- **WORK TASK**: Return, word for word, the line containing "PDO::FETCH_ORI_ABS, 5);" and every line after it through the last line of the records below.

- **DATA FOR REVIEW**:
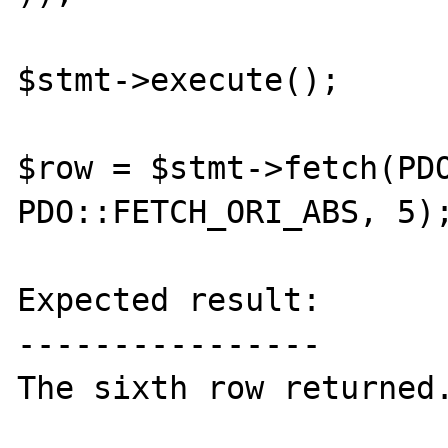
$stmt->execute();

$row = $stmt->fetch(PDO
PDO::FETCH_ORI_ABS, 5);
Expected result:

----------------

The sixth row returned.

- **TASK SOLUTION**:
PDO::FETCH_ORI_ABS, 5);
Expected result:

----------------

The sixth row returned.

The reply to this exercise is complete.